**REQUIRED WORK**
State how many lines in the entries below hold the string "count", and give nothing besides that number.

═══

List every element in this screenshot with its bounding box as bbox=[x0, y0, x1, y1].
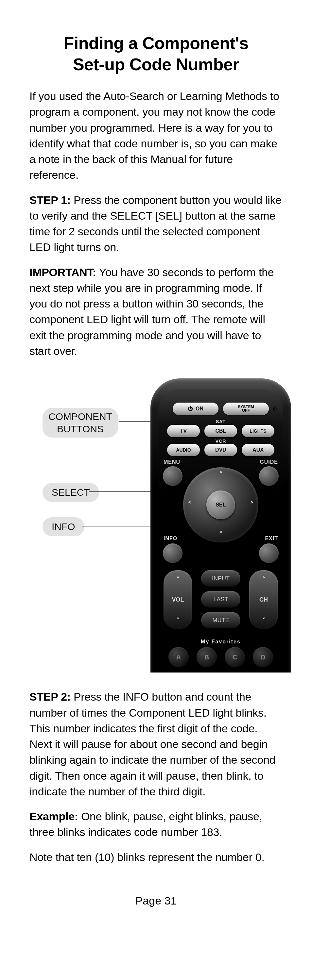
fav-c-button: C bbox=[225, 647, 245, 667]
page-number: Page 31 bbox=[29, 894, 283, 907]
step2-paragraph: STEP 2: Press the INFO button and count … bbox=[29, 689, 283, 799]
vcr-label: VCR bbox=[158, 439, 283, 444]
favorites-label: My Favorites bbox=[158, 639, 283, 645]
fav-a-button: A bbox=[168, 647, 189, 667]
tv-button: TV bbox=[167, 425, 200, 437]
sel-button: SEL bbox=[206, 490, 235, 519]
remote-diagram: COMPONENT BUTTONS SELECT INFO ⏻ ON bbox=[29, 372, 283, 673]
cbl-button: CBL bbox=[205, 425, 237, 437]
title-line-1: Finding a Component's bbox=[64, 33, 248, 52]
ch-label: CH bbox=[259, 597, 268, 603]
audio-button: AUDIO bbox=[167, 444, 200, 456]
important-body: You have 30 seconds to perform the next … bbox=[29, 266, 274, 357]
arrow-down-icon: ˅ bbox=[219, 531, 223, 539]
power-icon: ⏻ bbox=[188, 406, 193, 412]
callout-component-buttons: COMPONENT BUTTONS bbox=[43, 408, 118, 438]
arrow-right-icon: ˃ bbox=[250, 501, 254, 509]
power-icon: ⏻ bbox=[273, 407, 277, 411]
aux-button: AUX bbox=[242, 444, 274, 456]
chevron-down-icon: ˅ bbox=[177, 617, 179, 624]
info-button bbox=[163, 543, 182, 563]
example-paragraph: Example: One blink, pause, eight blinks,… bbox=[29, 808, 283, 840]
dpad: ˄ ˅ ˂ ˃ SEL bbox=[183, 467, 258, 542]
system-off-button: SYSTEM OFF ⏻ bbox=[223, 402, 269, 415]
title-line-2: Set-up Code Number bbox=[73, 55, 239, 74]
dvd-button: DVD bbox=[205, 444, 237, 456]
on-button: ⏻ ON bbox=[173, 402, 218, 415]
chevron-up-icon: ˄ bbox=[262, 576, 265, 583]
remote-body: ⏻ ON SYSTEM OFF ⏻ SAT bbox=[150, 379, 291, 673]
arrow-up-icon: ˄ bbox=[219, 471, 223, 479]
example-lead: Example: bbox=[29, 810, 78, 822]
guide-button bbox=[259, 466, 278, 486]
page-title: Finding a Component's Set-up Code Number bbox=[29, 33, 283, 75]
system-off-line2: OFF bbox=[242, 409, 250, 412]
on-label: ON bbox=[195, 406, 203, 412]
exit-label: EXIT bbox=[265, 536, 278, 541]
chevron-down-icon: ˅ bbox=[262, 617, 265, 624]
callout-select: SELECT bbox=[43, 483, 99, 502]
fav-b-button: B bbox=[197, 647, 217, 667]
callout-component-line1: COMPONENT bbox=[48, 411, 112, 422]
step1-paragraph: STEP 1: Press the component button you w… bbox=[29, 192, 283, 255]
arrow-left-icon: ˂ bbox=[188, 501, 191, 509]
lights-button: LIGHTS bbox=[242, 425, 274, 437]
callout-info: INFO bbox=[43, 517, 84, 536]
vol-rocker: ˄ VOL ˅ bbox=[163, 570, 192, 629]
mute-button: MUTE bbox=[201, 612, 240, 628]
chevron-up-icon: ˄ bbox=[177, 576, 179, 583]
guide-label: GUIDE bbox=[260, 459, 278, 465]
vol-label: VOL bbox=[172, 597, 184, 603]
menu-label: MENU bbox=[163, 459, 180, 465]
note-paragraph: Note that ten (10) blinks represent the … bbox=[29, 849, 283, 865]
intro-paragraph: If you used the Auto-Search or Learning … bbox=[29, 88, 283, 183]
sat-label: SAT bbox=[158, 419, 283, 424]
step1-lead: STEP 1: bbox=[29, 194, 70, 206]
important-lead: IMPORTANT: bbox=[29, 266, 96, 278]
callout-component-line2: BUTTONS bbox=[57, 423, 104, 434]
important-paragraph: IMPORTANT: You have 30 seconds to perfor… bbox=[29, 264, 283, 359]
info-label: INFO bbox=[163, 536, 177, 541]
menu-button bbox=[163, 466, 182, 486]
exit-button bbox=[259, 543, 278, 563]
step2-lead: STEP 2: bbox=[29, 690, 70, 703]
input-button: INPUT bbox=[201, 570, 240, 587]
step2-body: Press the INFO button and count the numb… bbox=[29, 690, 275, 798]
fav-d-button: D bbox=[253, 647, 273, 667]
ch-rocker: ˄ CH ˅ bbox=[249, 570, 278, 629]
last-button: LAST bbox=[201, 591, 240, 608]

═══

**FINISHED EXERCISE**
2